DEAD vs. DEED as far as context?


TJ
DEAD vs DEED as far as articulating this difference

when i met lachenmann he was railing against 'high' vs 'low' music. a shocking display of conservatism for an old communist.

or maybe not....that's a different conversation ;)

maybe that's the difference: deeds not words (or DEEDs)

it's like the art criticism you come across...the most fantastic, forward-looking ideas are represented in this criticism by completely reactionary artwork: Barthes/Boulez, Lehmann's 'Postdramatic theater' and its suburban-german Stadttheater expression...


DB
yeah, the Song Books show was great, and my reaction i think has more to do with what i'm interested in at the moment: using music or performance to push even further a politicized statement, whether that "violates" the work or not (i like this german word, Musikmissgebrauch, from Christian von Borries); again détournement, but maybe one in which the initial revolutionary impulse is revered precisely by its recontextualization, re-imagining...

i remember lachenmann saying something similar in buffalo i think...

actions/property and not text? i'd imagine that the articulation is a medial one, an intervention producing a way of seeing (in the sense of visibility) "the musical"?


TJ
a musicalization of Nauman? someone should do that to that awful piece that was in MoMA the last few months.


DB
oh, the days of the week piece?


TJ
yes


DB
i admit, i was pretty underwhelmed by it


TJ
so, it seemed, was Nauman

there does seem to be a scraping of the bottom of the barrel of that 60s generation going on.
wringing the last bits of life from anything that can be found.


DB
but nauman is a brilliant genius...sometimes


TJ
agreed

maybe i prefer stupid genius though....


DB
re: musicalization of Nauman: or a Naumanization of music. it's a way of re-seeing something historically, which re-articulates something presently, a relationality...


TJ
right, very much in tune with object collection's operas/concerts/etc


DB
opening something up that was never exactly closed. to see, envision a musical practice that intersects with this particular mode of 60s video performance...not that video performance and musical practices have been or should have ever been separated, but somehow perhaps we've forgotten how richly intertwined things like that once were?


TJ
the presence of the video seemed almost incidental to me, not in a negative way though. the focus seemed to me to be back on the activity, back on the action/deed. the video was necessarily present of course, but its self-fascination with its tactile presence was erased or ignored. this appears to be the best way to work with technology and such things: as fact instead of as surface.


DB
the operas of yours and kara's as a similar kind of re-articulation?
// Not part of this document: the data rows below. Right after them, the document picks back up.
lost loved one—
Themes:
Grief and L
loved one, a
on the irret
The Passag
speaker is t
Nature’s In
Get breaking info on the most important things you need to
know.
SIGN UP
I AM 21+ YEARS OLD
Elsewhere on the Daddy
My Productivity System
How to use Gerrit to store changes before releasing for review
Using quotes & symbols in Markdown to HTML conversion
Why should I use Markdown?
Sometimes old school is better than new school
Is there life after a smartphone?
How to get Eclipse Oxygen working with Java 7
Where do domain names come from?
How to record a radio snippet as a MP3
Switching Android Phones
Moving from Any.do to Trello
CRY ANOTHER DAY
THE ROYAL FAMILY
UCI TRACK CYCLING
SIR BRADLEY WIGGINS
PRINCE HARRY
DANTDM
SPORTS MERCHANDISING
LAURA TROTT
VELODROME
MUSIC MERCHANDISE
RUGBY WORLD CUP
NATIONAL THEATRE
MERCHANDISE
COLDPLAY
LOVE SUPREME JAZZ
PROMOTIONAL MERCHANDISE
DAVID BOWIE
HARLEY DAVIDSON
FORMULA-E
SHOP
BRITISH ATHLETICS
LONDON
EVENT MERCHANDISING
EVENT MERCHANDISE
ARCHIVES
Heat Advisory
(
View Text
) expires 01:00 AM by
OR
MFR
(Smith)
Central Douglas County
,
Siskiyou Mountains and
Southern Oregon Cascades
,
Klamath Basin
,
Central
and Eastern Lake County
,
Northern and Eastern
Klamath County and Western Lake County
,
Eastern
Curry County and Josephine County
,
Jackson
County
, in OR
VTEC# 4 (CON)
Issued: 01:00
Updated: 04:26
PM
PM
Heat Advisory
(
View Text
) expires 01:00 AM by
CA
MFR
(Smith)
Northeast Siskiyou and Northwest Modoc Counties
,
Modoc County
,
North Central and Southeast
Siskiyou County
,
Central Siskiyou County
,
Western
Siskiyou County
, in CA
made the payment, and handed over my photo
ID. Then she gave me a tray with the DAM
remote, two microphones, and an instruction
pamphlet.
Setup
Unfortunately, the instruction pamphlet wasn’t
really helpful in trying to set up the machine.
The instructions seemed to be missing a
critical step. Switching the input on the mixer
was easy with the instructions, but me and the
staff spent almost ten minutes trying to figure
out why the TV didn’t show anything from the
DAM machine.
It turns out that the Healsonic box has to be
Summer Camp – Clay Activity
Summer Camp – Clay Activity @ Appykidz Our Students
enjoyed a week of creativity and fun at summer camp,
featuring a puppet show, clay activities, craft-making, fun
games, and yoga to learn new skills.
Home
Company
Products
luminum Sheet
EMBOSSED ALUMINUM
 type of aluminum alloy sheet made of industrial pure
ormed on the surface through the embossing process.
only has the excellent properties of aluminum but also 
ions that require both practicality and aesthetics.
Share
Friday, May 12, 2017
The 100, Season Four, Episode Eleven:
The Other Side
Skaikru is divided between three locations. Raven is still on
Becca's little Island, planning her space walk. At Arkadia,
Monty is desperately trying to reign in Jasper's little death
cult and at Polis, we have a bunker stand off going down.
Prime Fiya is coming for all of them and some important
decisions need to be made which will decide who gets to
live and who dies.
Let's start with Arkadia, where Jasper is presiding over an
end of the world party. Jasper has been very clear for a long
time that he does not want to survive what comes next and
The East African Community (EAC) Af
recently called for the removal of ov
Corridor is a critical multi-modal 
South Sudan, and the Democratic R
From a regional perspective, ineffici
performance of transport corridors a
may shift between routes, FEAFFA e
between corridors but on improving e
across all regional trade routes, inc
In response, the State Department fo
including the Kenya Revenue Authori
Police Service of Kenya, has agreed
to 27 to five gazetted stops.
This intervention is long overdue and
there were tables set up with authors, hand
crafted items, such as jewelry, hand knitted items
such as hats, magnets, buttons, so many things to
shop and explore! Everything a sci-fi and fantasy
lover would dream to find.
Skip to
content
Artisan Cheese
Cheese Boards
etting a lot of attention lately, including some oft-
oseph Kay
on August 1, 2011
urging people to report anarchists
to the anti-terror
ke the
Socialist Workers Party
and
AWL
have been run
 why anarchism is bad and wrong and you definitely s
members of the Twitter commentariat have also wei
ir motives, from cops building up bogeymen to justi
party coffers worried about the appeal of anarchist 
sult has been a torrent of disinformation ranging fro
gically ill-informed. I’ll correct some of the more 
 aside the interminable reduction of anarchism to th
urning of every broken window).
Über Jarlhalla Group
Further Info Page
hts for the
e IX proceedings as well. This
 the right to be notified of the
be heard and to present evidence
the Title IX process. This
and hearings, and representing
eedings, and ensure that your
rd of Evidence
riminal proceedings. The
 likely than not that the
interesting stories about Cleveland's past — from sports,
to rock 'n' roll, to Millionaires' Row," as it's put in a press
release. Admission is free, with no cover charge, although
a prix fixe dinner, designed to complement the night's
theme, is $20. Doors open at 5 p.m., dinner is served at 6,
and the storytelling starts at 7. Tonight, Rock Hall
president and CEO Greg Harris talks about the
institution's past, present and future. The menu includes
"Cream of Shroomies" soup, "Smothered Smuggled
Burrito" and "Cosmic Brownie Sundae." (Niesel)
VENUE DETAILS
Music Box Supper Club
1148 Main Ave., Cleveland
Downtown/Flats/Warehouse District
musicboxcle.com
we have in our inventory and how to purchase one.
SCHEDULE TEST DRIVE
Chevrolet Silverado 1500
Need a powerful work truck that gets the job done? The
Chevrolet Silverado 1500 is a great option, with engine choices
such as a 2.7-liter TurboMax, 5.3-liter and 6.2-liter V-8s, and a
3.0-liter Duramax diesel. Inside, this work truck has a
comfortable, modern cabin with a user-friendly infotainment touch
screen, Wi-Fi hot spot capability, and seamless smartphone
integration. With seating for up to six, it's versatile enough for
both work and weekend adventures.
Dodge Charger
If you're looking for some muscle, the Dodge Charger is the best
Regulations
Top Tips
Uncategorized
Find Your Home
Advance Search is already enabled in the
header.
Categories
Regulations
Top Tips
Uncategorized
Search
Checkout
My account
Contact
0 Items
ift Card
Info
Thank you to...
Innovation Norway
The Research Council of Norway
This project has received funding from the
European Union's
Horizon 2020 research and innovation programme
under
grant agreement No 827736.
that's interesting, especially given this explicit (again) death opera has supposedly suffered (death part II according to Žižek and Mladen Dolar's book)


TJ
haven't read it unfortunately...to paraphrase a dead 60s icon: opera isn't dead if i say it isn’t


DB
sounds pretty diva-ish. i like it


TJ
i didn't even invent the re-articulation of it. and that sums up the situation today, particularly in new york. in many ways new york is filled with corpses.


DB
...and yet there is still this incessant labor, still musicians and artists producing, working


TJ
well that is the flip side of it. but that incessant labor is all but ignored by everyone who isn't directly involved with it. the fixation on past glories is astonishing, the backwards-looking... this is particularly noticeable in people from out of town, but it infects the city itself.


DB
right, the kind of historical spectacle-fetish


TJ
geriatric star-fucking was a term jenny walshe and i had for it


DB
haha


TJ
but that was after a night of drinking


DB
well one day we'll all have our little black books published somewhere ;)




conducted over internet chat October 15, 2010, Brooklyn, NY.